NASCAR sat down with the two drivers prior to the 2015 season finale at Homestead and they spoke to each other briefly during the championship week at Las Vegas. They obviously know where each other stand and don’t need to hug it out.
“As a driver, you keep your goals in mind,” Logano said. “My goal as a race car driver is to win every race I’m in and that is what I keep as priority No. 1.”
That seems reasonable. As is the philosophy that NASCAR in some ways is a self-policing sport if a driver violates so-called driver code.

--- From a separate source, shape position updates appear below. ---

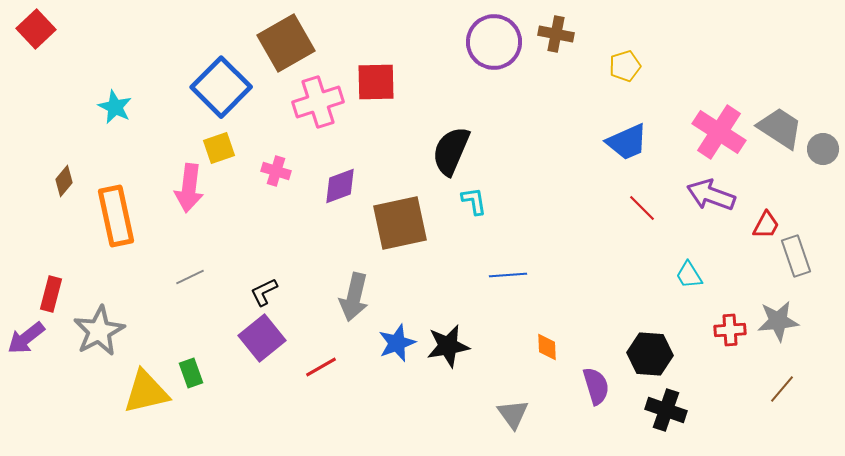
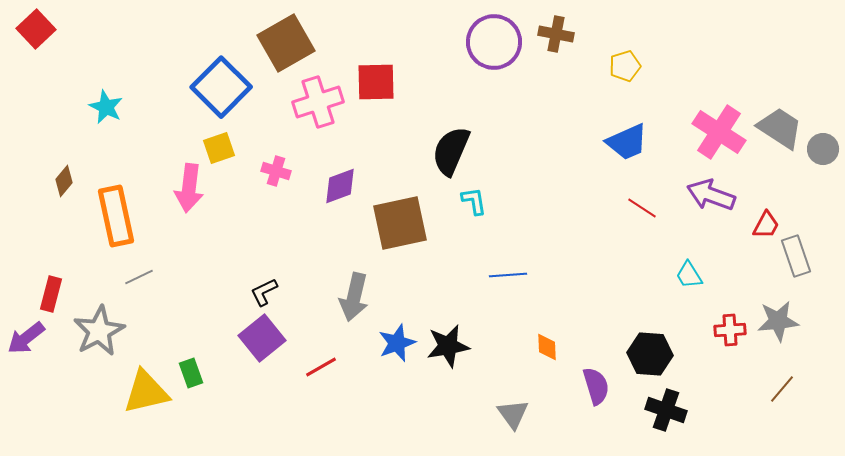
cyan star at (115, 107): moved 9 px left
red line at (642, 208): rotated 12 degrees counterclockwise
gray line at (190, 277): moved 51 px left
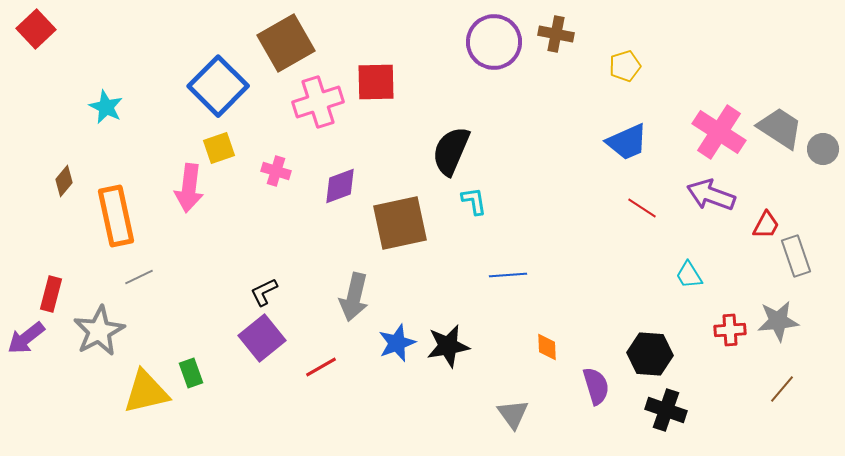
blue square at (221, 87): moved 3 px left, 1 px up
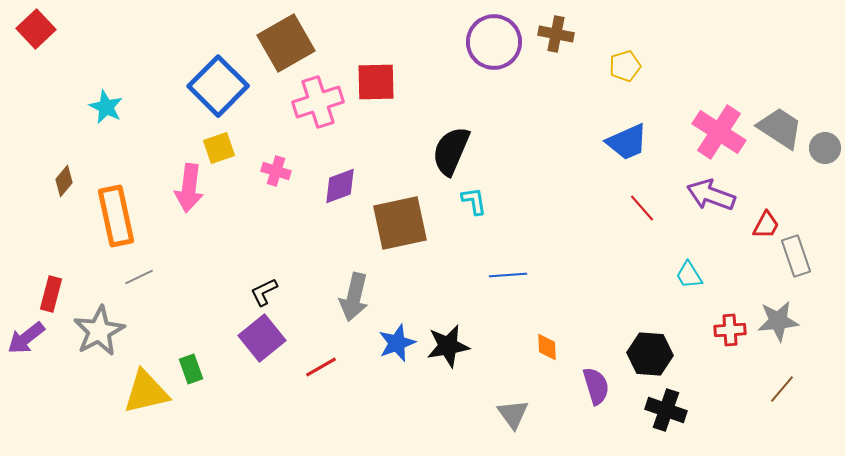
gray circle at (823, 149): moved 2 px right, 1 px up
red line at (642, 208): rotated 16 degrees clockwise
green rectangle at (191, 373): moved 4 px up
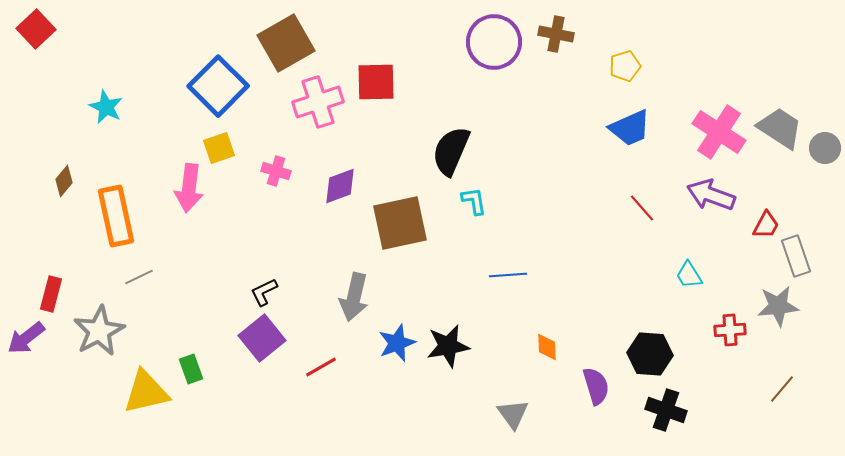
blue trapezoid at (627, 142): moved 3 px right, 14 px up
gray star at (778, 321): moved 15 px up
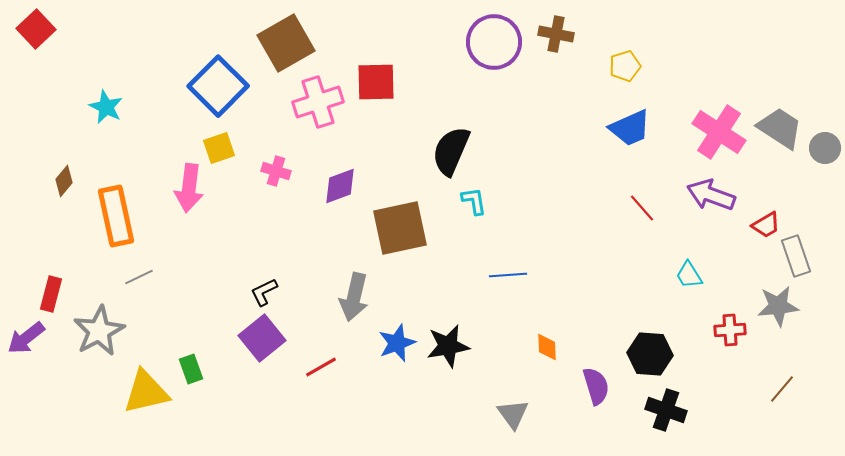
brown square at (400, 223): moved 5 px down
red trapezoid at (766, 225): rotated 32 degrees clockwise
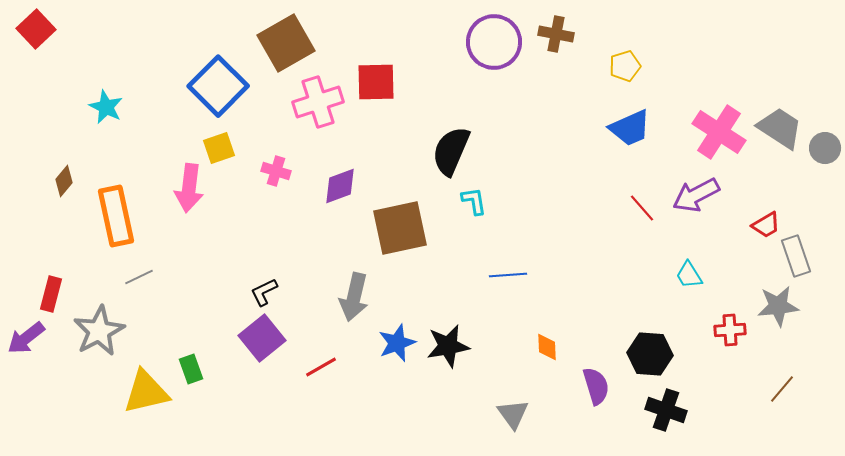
purple arrow at (711, 195): moved 15 px left; rotated 48 degrees counterclockwise
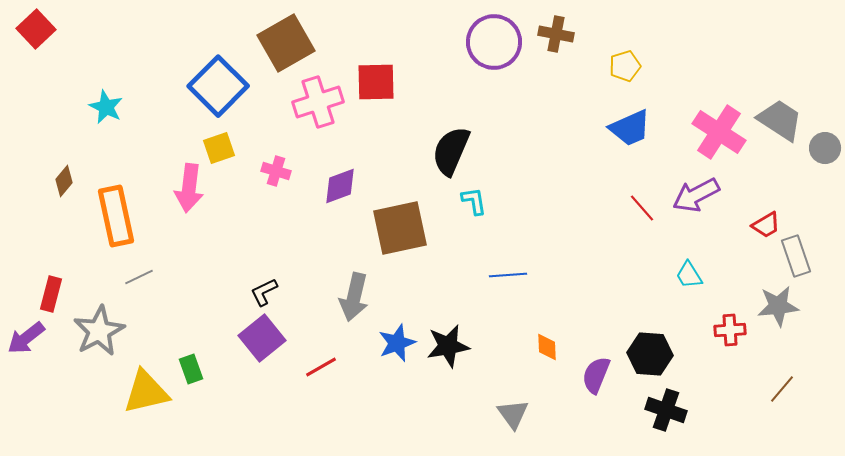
gray trapezoid at (780, 128): moved 8 px up
purple semicircle at (596, 386): moved 11 px up; rotated 141 degrees counterclockwise
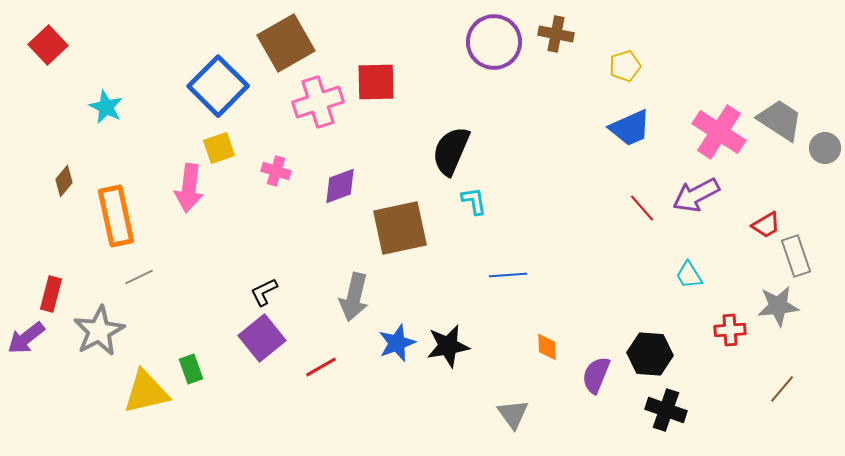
red square at (36, 29): moved 12 px right, 16 px down
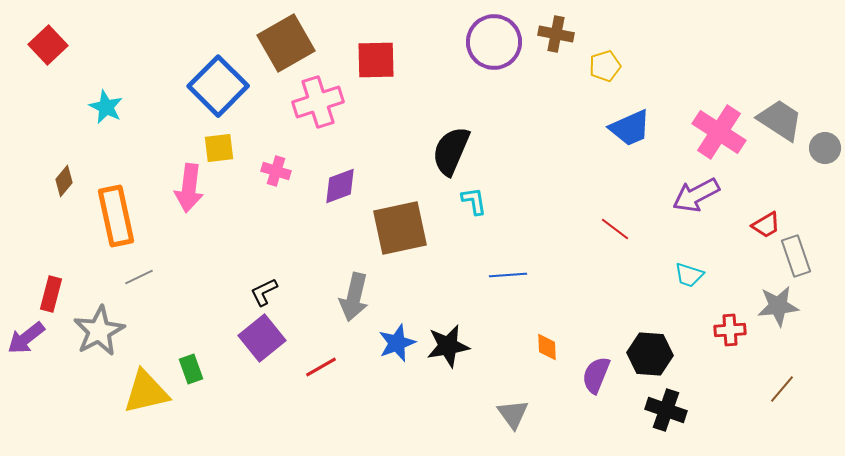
yellow pentagon at (625, 66): moved 20 px left
red square at (376, 82): moved 22 px up
yellow square at (219, 148): rotated 12 degrees clockwise
red line at (642, 208): moved 27 px left, 21 px down; rotated 12 degrees counterclockwise
cyan trapezoid at (689, 275): rotated 40 degrees counterclockwise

“Everybody is watching that and they’ll be like, ‘You can run him over and he’s not going to do anything,’ Kenseth said about the repercussions if he didn’t retaliate. “It’s kind of a balancing act. You hate to be in that spot. You hate to ever do anything like that. I wish none of it ever happened.
“I wish with 10 to go at Kansas he would have figured out how to pass me without running into me just like Jimmie [Johnson] did to Brad the next week [after Martinsville] at Texas, just like I did to him earlier in the race when I followed him for 15 or 20 laps and he took away my line and finally figured out how to pass him.”
Kenseth added that “you can’t go back, you just have to put it behind you and move forward” and while he has avoided any confrontations, he can see that his retaliation highlight reel now exists as part of a track advertisement. Whenever Logano and Kenseth get near each other on the track this weekend, those watching likely will wonder whether their feud will continue at Martinsville, the shortest track on the Cup circuit at 0.526 miles in length.
It’s a narrow, tight track that some view produces the best in racing. After all, rubbing is racing. Retaliation is celebrated, even if it ends up costing drivers time behind the wheel or a shot at the championship.